Anatomie d’une trahison

 Renaud Dély

L’Observatoire

« Il y a bien longtemps que la gauche française ne pense plus ». Tel est l’amer constat que pose Renaud Dély: « la gauche a tourné le dos au progrès parce qu’elle a peur de l’avenir », elle s’est divisée, renfermée, sclérosée, oubliant l’optimisme des premiers socialistes et notamment celui de Pierre Leroux qui espérait trois progrès: scientifique, démocratique et individuel.

Avec une plume très ciselée, précise - mais non arrogante -, subtile et instruite de l’histoire de la gauche, Renaud Dély revient sur l’affaire Dreyfus, les combats de Jaurès, la brève euphorie du gouvernement Blum, la combattivité de François Mitterrand, pour constater que depuis l’arrivée d’Emmanuel Macron à l’Elysée, la gauche est devenue « méchante, aigrie, avec la volonté de combattre et de détruire. Elle a perdu ce qu’elle avait de plus beau: l’espérance ».

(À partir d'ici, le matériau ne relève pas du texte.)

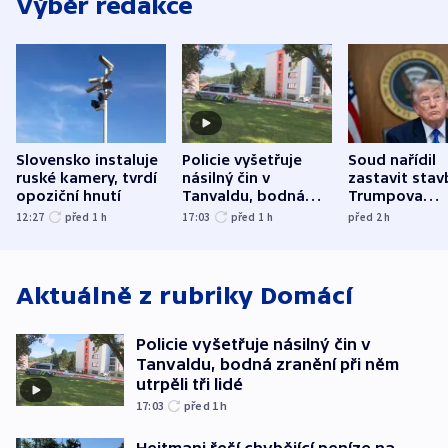
Výběr redakce
Slovensko instaluje
Policie vyšetřuje
Soud nařídil
ruské kamery, tvrdí
násilný čin v
zastavit stav
opoziční hnutí
Tanvaldu, bodná
Trumpova
zranění při něm
tanečního sá
12:27
před 1
h
17:03
před 1
h
před 2
h
utrpěli tři lidé
Aktuálně z rubriky
Domácí
Policie vyšetřuje násilný čin v
Tanvaldu, bodná zranění při něm
utrpěli tři lidé
17:03
před 1
h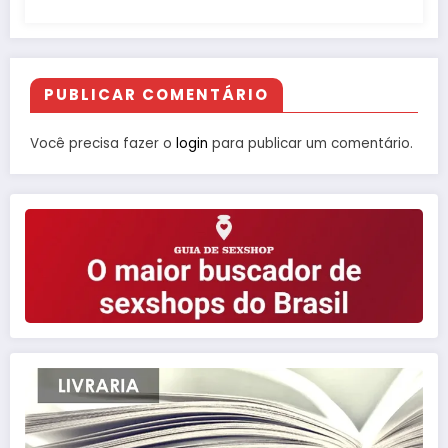
PUBLICAR COMENTÁRIO
Você precisa fazer o
login
para publicar um comentário.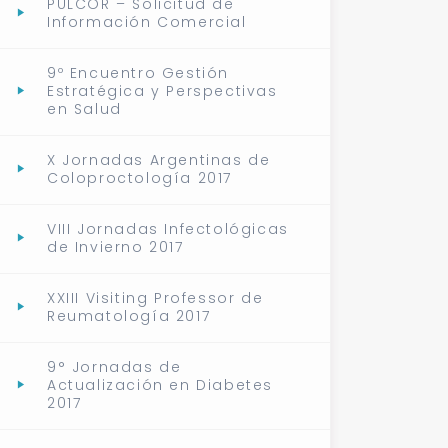
PULCOR – Solicitud de
Información Comercial
9º Encuentro Gestión
Estratégica y Perspectivas
en Salud
X Jornadas Argentinas de
Coloproctología 2017
VIII Jornadas Infectológicas
de Invierno 2017
XXIII Visiting Professor de
Reumatología 2017
9° Jornadas de
Actualización en Diabetes
2017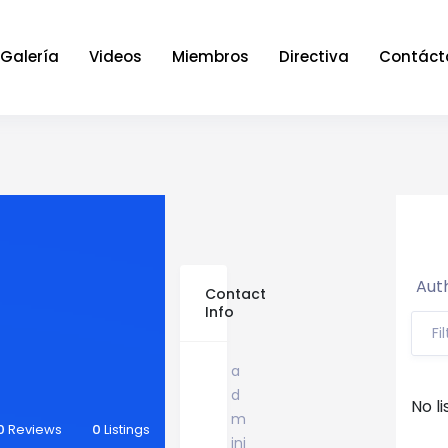
Galería
Videos
Miembros
Directiva
Contáct
Auth
Contact
Info
Fi
a
d
No li
m
0
Reviews
0
Listings
ini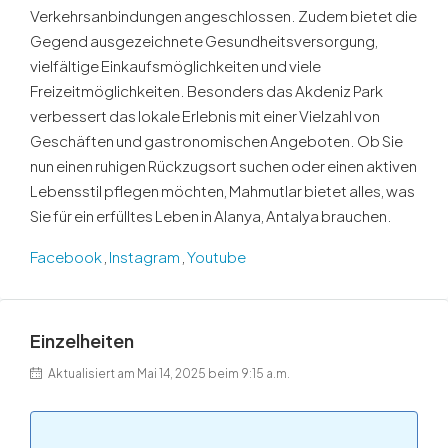
Verkehrsanbindungen angeschlossen. Zudem bietet die
Gegend ausgezeichnete Gesundheitsversorgung,
vielfältige Einkaufsmöglichkeiten und viele
Freizeitmöglichkeiten. Besonders das Akdeniz Park
verbessert das lokale Erlebnis mit einer Vielzahl von
Geschäften und gastronomischen Angeboten. Ob Sie
nun einen ruhigen Rückzugsort suchen oder einen aktiven
Lebensstil pflegen möchten, Mahmutlar bietet alles, was
Sie für ein erfülltes Leben in Alanya, Antalya brauchen.
Facebook
,
Instagram
,
Youtube
Einzelheiten
Aktualisiert am Mai 14, 2025 beim 9:15 a.m.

Déjà, pointait avec François Hollande un antisarkozisme tenant lieu de programme. Et depuis…

L’essayiste multiplie les exemples de décisions et de propos qui dévoilent les contresens dans lesquels se sont engouffrés les socialistes, confondant charité et justice, démocratie participative et stratégie d’éviction des talents de la gauche (les primaires populaires en 2022). Il s’interroge sur les slogans:

« Faire payer les riches » est-il un but en soi? La mise en œuvre de ce précepte ne doit-elle pas être pensée d’abord comme étant utile aux pauvres?

Faut-il vraiment s’offusquer qu’un candidat de gauche exprime son attachement aux bonnes choses de la table, la viande et le vin français?

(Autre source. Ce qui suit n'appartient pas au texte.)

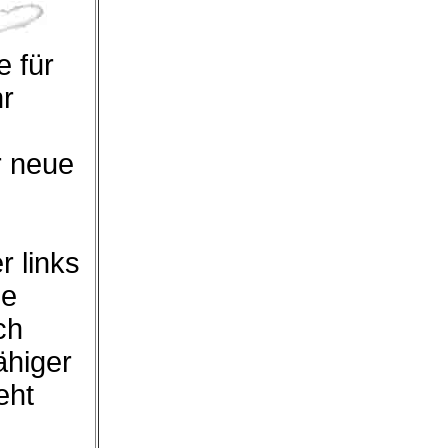
 für
hr
r neue
r links
ie
ch
ähiger
eht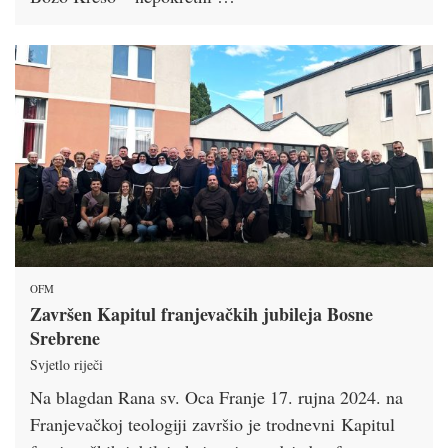
OFM
Završen Kapitul franjevačkih jubileja Bosne
Srebrene
Svjetlo riječi
Na blagdan Rana sv. Oca Franje 17. rujna 2024. na
Franjevačkoj teologiji završio je trodnevni Kapitul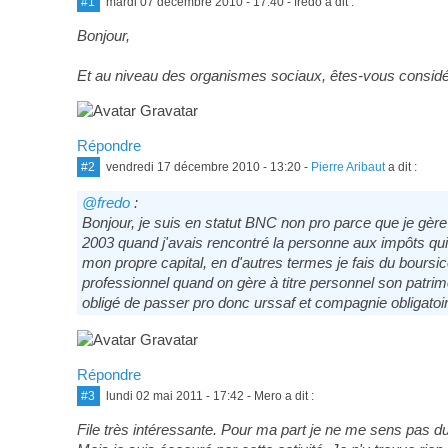
#1
mardi 07 décembre 2010 - 17:40
- fredo a dit :
Bonjour,
Et au niveau des organismes sociaux, êtes-vous considér
Répondre
#2
vendredi 17 décembre 2010 - 13:20
-
Pierre Aribaut
a dit :
@fredo
:
Bonjour, je suis en statut BNC non pro parce que je gère u
2003 quand j'avais rencontré la personne aux impôts qui
mon propre capital, en d'autres termes je fais du boursico
professionnel quand on gère à titre personnel son patrim
obligé de passer pro donc urssaf et compagnie obligatoir
Répondre
#3
lundi 02 mai 2011 - 17:42
- Mero a dit :
File très intéressante. Pour ma part je ne me sens pas d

La gauche gagne-t-elle en crédibilité lorsqu’elle répugne à chanter la Marseillaise, hymne révolutionnaire et mondialement reconnu?

En outre, le communautarisme, le wokisme, l’islamisme, sont autant de causes dans lesquelles la gauche s’est doucement perdue… Elle s’est trahie.

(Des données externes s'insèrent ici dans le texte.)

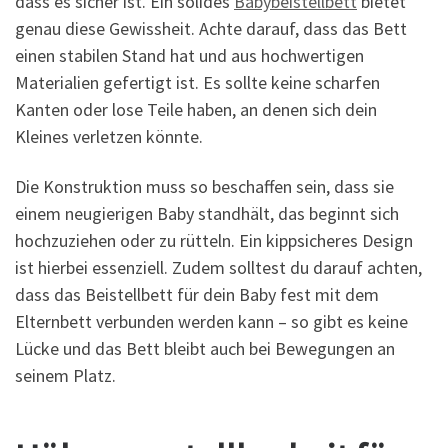
dass es sicher ist. Ein solides
Babybeistellbett
bietet
genau diese Gewissheit. Achte darauf, dass das Bett
einen stabilen Stand hat und aus hochwertigen
Materialien gefertigt ist. Es sollte keine scharfen
Kanten oder lose Teile haben, an denen sich dein
Kleines verletzen könnte.
Die Konstruktion muss so beschaffen sein, dass sie
einem neugierigen Baby standhält, das beginnt sich
hochzuziehen oder zu rütteln. Ein kippsicheres Design
ist hierbei essenziell. Zudem solltest du darauf achten,
dass das Beistellbett für dein Baby fest mit dem
Elternbett verbunden werden kann – so gibt es keine
Lücke und das Bett bleibt auch bei Bewegungen an
seinem Platz.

Plus de frontières, la gauche? Plus de racines? Déboussolée?

Ce que lui reproche au fond Renaud Dély, c’est de ne plus s’aimer elle-même. Et, dès lors, comment pourrait-elle plaire et attirer?

Le réquisitoire de l’essayiste n’est pas néanmoins destiné à la condamnation de la gauche, car il espère au contraire provoquer son réveil. Ah, si elle pouvait renouer avec les jours heureux…

Car la gauche existe tout de même, conclut Renaud Dély. Il faudrait juste qu’elle réapprenne à « changer la vie ».  Et non pas en prônant des valeurs, mais en s’intéressant au réel, en retrouvant le sens du peuple.

Un ouvrage passionnant, sincère, construit, qui doit être lu par tous ceux qui veulent, non pas seulement croire en la gauche, mais aussi croire en la politique.